CS360 Final Exam - Answers and Grading

Spring, 2023
James S. Plank

The exam was given on Canvas with banks used for some questions. These explanations apply to the example exam, plus I give answers to the other bank questions.


Question 3 (25 points)

Man, that value of 0x258 at address 0x7200 was a typo. It is actually immaterial (see below), but I apologize if it confused you.


Question 4 (25 points)

Grading

Four points for the each of the first four, and three points for the other three. The way I graded your answer is that I sorted all of your outputs and then put dashes between them. I then graded the entire string.


Question 5 (25 points)


Question 6 (25 points)

Part 1: Here's start_ga():

int start_ga(int seed)
{
  int pid;
  int p[2];
  int fd;
  char buf[20];

  /* You can call pipe() before fork(), and have the parent write the
     seed to the child, but it's easier to have the child write to the pipe. */

  pid = fork();

  if (pid == 0) {
    pipe(p);                        /* Only call pipe() in the child */
    sprintf(buf, "%d\n", seed);     /* Write the seed -- it will go to the buffer in the OS. */
    write(p[1], buf, strlen(buf));
    close(p[1]);
  
    sprintf(buf, "f%03d.txt", seed);                   /* Create the output file and have it */
    fd = open(buf, O_WRONLY | O_CREAT | O_TRUNC, 0666);/* go to stdout */
    dup2(fd, 1);
    close(fd);

    dup2(p[0], 0);                  /* Stdin comes from the pipe */
    close(p[0]);
    execlp("./ga", NULL);           /* Execute the program. */
    perror("execlp");
    exit(1);
  }
  return pid;
}

And here's kill_slow()

void kill_slow(JRB pids)
{
  JRB tmp;
  long t0;

  /* Traverse the tree and kill old processes. */

  t0 = time(0);
  jrb_traverse(tmp, pids) {
    if (tmp->val.l + TIMEOUT <= t0) {
      kill(tmp->key.i, SIGKILL);
    }
  }
}

Part 2: There are two answers. The easy one is to call alarm(3600) in the child process right before it calls execlp(). If the child doesn't handle the alarm, it will kill the process at the right time.

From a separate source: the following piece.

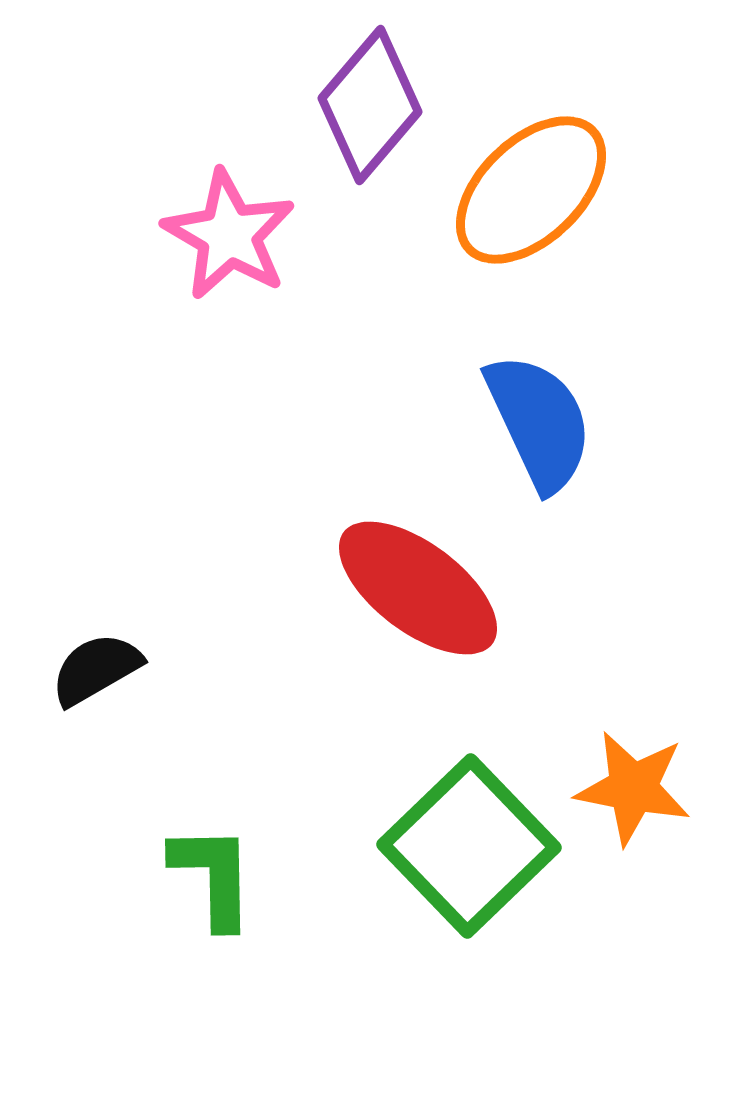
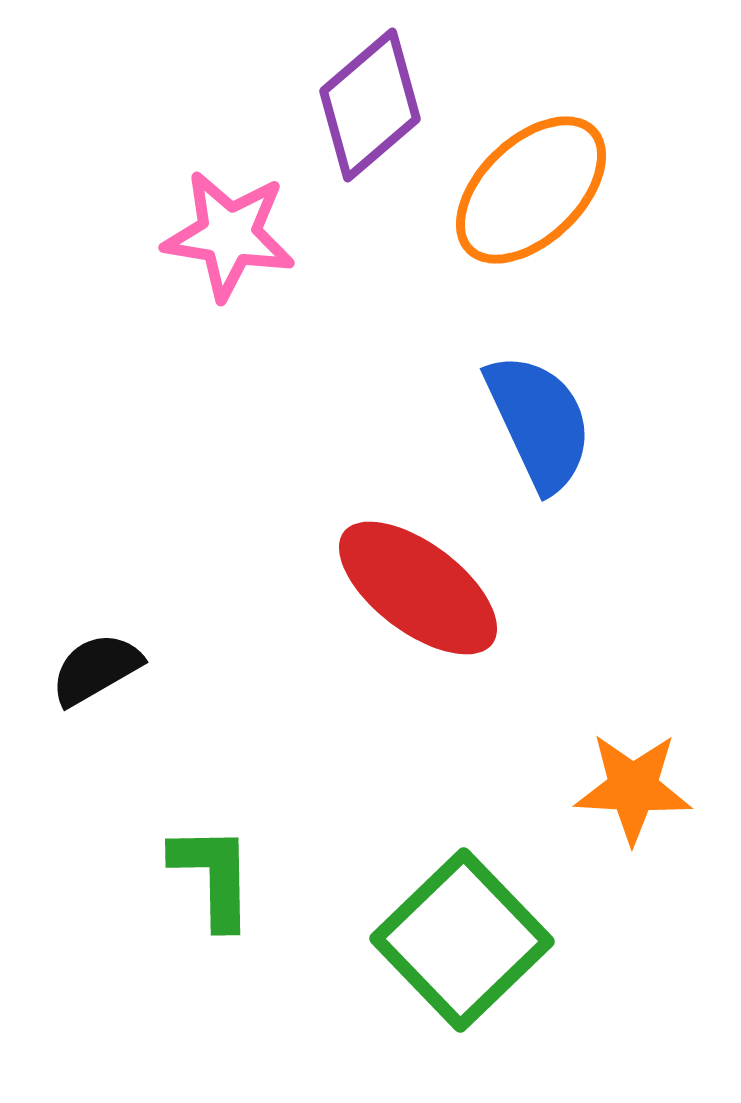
purple diamond: rotated 9 degrees clockwise
pink star: rotated 21 degrees counterclockwise
orange star: rotated 8 degrees counterclockwise
green square: moved 7 px left, 94 px down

The truly proper way to do this is to have kill_slow() calculate when the next process should be terminated, and call alarm() for that time. Each alarm() call cancels the previous one, which is why you have to figure out the soonest process to kill each time you call alarm(). Have the alarm handler call kill_slow(). You don't need to have the code, but here it is:

void kill_slow(JRB pids)
{
  JRB tmp;
  long t0;
  int min;

  min = TIMEOUT+1;
  t0 = time(0);
  jrb_traverse(tmp, pids) {
    if (tmp->val.l + TIMEOUT <= t0) {
      kill(tmp->key.i, SIGKILL);
    } else {
      if (tmp->val.l + TIMEOUT - t0 < min) min = tmp->val.l + TIMEOUT - t0;
    }
  }
  if (min == TIMEOUT+1) min = 0;
  alarm(min);
  signal(SIGALRM, handler);
}

void handler(int dummy)
{
  kill_slow();
}

Grading:

In the grading file, I tell you the points for each part, and then I identify "problems" that led to deductions. If you see "Please see the answer" with some of those categories above omited, it means that your program didn't really make sense, and didn't fit with the grading methodology.